◆ Task goal:
Search through the entries for the word "פחות" and copy every line that has it.
BEGIN
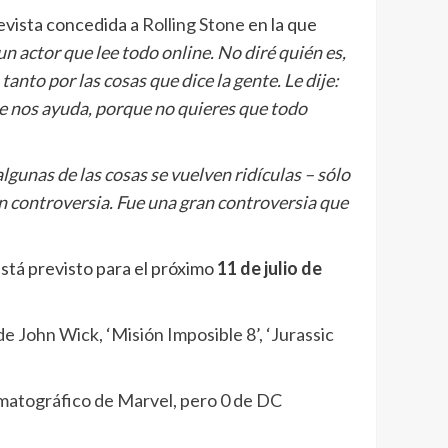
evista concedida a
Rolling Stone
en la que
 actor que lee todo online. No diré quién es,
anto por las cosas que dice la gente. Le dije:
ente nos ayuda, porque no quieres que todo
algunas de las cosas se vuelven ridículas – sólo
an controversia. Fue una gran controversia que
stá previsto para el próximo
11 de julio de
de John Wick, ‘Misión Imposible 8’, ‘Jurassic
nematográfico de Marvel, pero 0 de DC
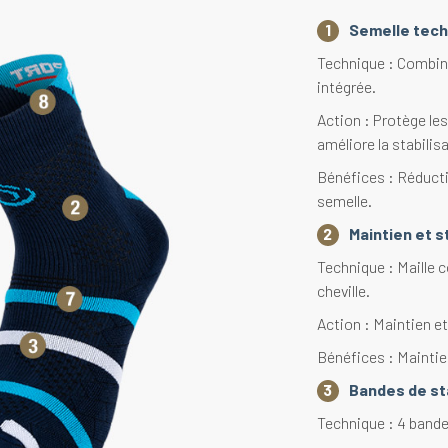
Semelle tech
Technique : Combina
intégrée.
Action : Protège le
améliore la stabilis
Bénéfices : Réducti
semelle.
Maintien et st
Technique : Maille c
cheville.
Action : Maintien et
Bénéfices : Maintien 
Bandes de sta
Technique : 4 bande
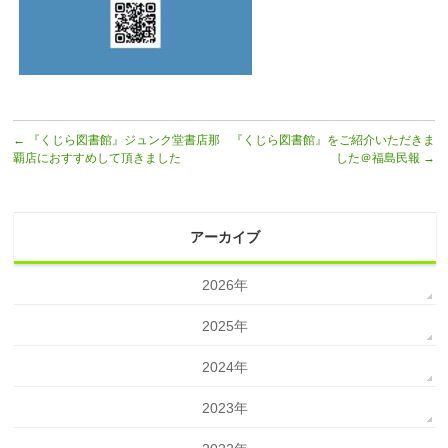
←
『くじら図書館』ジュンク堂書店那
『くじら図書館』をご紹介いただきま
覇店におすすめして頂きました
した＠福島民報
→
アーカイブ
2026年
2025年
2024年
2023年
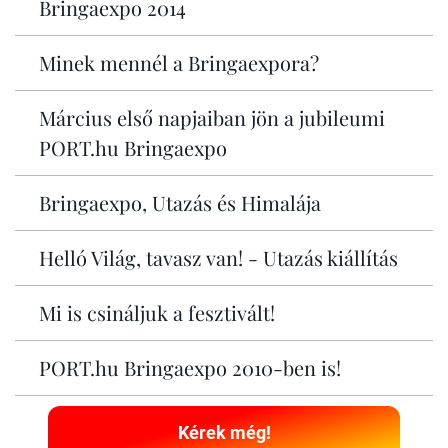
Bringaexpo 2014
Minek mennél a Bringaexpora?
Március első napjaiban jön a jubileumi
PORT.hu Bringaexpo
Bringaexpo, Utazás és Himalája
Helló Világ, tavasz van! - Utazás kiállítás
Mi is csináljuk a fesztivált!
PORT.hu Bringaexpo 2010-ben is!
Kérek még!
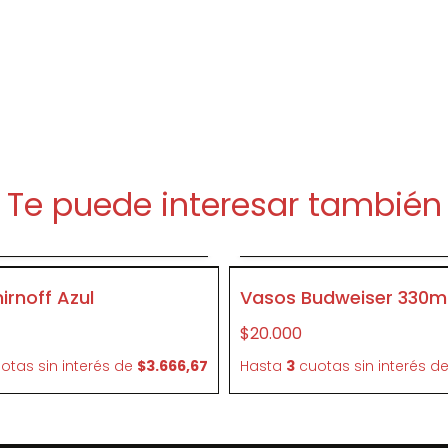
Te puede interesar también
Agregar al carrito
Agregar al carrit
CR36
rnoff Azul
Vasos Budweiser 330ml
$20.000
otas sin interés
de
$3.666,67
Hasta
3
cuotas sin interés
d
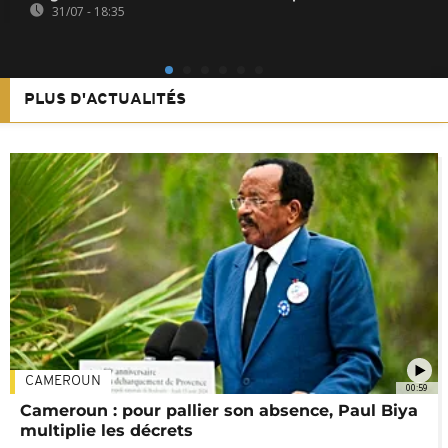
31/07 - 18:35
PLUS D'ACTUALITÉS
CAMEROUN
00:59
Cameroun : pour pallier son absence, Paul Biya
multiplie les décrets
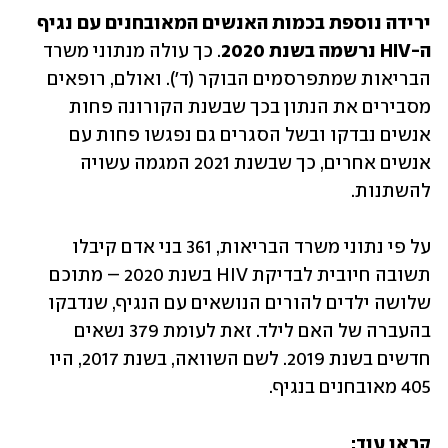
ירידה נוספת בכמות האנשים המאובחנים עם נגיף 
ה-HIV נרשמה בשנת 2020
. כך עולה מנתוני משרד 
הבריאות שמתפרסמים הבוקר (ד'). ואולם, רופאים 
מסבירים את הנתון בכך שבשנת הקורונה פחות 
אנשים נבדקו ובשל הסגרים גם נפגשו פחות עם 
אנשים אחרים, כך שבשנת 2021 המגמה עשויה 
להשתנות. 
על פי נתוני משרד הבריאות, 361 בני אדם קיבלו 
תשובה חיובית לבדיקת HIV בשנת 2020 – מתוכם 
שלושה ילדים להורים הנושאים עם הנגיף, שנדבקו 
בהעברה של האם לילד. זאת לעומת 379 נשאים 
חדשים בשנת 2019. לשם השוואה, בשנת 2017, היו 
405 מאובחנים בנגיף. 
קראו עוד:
END
BEGIN
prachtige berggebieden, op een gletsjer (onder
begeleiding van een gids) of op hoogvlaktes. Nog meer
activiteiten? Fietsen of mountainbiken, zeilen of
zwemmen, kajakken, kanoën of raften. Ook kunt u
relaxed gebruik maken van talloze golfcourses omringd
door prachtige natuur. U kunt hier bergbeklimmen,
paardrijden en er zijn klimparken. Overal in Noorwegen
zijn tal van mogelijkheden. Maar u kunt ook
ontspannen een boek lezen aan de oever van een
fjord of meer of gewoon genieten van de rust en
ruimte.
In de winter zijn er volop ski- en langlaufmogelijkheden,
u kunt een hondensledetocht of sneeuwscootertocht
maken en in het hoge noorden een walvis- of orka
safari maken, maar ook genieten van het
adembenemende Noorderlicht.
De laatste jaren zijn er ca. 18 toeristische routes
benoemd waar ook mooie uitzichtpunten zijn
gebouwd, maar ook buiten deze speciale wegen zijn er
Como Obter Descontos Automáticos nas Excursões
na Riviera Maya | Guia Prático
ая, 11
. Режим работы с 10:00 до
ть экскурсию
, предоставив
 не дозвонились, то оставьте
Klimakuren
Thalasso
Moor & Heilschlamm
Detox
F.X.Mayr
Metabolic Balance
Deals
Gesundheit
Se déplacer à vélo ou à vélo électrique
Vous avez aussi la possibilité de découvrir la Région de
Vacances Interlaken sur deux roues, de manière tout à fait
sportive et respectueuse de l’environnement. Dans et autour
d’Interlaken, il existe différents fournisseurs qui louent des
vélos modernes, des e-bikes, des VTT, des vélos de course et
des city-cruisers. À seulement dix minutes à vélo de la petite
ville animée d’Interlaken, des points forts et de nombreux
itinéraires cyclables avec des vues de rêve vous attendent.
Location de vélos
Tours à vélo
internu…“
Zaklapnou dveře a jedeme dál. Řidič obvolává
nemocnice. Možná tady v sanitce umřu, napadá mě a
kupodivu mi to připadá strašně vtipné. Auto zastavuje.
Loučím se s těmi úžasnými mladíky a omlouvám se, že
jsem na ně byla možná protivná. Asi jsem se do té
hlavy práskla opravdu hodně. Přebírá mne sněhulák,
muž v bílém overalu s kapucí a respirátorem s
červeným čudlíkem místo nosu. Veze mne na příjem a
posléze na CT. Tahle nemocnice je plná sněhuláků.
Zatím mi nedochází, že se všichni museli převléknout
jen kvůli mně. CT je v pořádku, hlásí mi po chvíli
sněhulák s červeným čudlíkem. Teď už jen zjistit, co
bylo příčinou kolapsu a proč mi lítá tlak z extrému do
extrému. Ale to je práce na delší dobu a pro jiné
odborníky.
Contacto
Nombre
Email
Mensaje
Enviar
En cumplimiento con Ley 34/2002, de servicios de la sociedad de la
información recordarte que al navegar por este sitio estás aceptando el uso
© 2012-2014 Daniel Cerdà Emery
END
◆ Finished exercise:
מסבירים את הנתון בכך שבשנת הקורונה פחות 
אנשים נבדקו ובשל הסגרים גם נפגשו פחות עם 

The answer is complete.